True, but that requirement does not have to arise from the Affordable Care Act. It can instead arise from the Anti-Injunction Act.
Roberts should have voted to dismiss the case for lack of jurisdiction, given his belief that the Taxing Clause rather than the Commerce Clause legitimized the payment required by ObamaCare. The decision of the Eleventh Circuit would then have been undisturbed (given the 4-4 SCOTUS split on the merits).
So basically I think there was a mistake of statutory construction. Not deliberate, of course — though perhaps influenced by a desire to avoid deadlock. Deadlock and gridlock and circuit splits are not so horrible that they justify verbal wizardry, although a chief justice would understandably be very eager to avoid them.
Incidentally, Judge Kavanaugh of the D.C. Circuit supported dismissal for lack of jurisdiction, and so did the Fourth Circuit. That route would have also served another principle of statutory construction: avoiding constitutional rulings.
UPDATE (July 4): John Hinderaker over at Powerline has a good post documenting that Democratic members of Congress maintained that the Tax Clause helped justify the individual mandate penalty. But even assuming (as C.J. Roberts does) that Congress suggested the opposite, there’s a big difference between suggesting that the penalty is not a tax, versus amending the Anti-Injunction Act.
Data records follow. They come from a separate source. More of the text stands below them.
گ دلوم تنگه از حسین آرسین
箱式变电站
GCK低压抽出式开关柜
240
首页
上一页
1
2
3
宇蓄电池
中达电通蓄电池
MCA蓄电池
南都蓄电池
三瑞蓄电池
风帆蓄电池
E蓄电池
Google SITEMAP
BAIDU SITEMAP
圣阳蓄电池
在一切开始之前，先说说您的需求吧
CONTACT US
Did the Congress that enacted the Anti-Injunction Act mean for the word “tax” to include all payments pursuant to the Tax Clause of the Constitution, except where a later Congress incorrectly suggests that the payment is not pursuant to the Tax Clause of the Constitution? Or except where a later Congress chooses to use a label other than the word “tax”? I disagree with those exceptions, but it’s a close question, and the Chief Justice’s conclusion is not blatantly wrong like a lot of other SCOTUS decisions have been.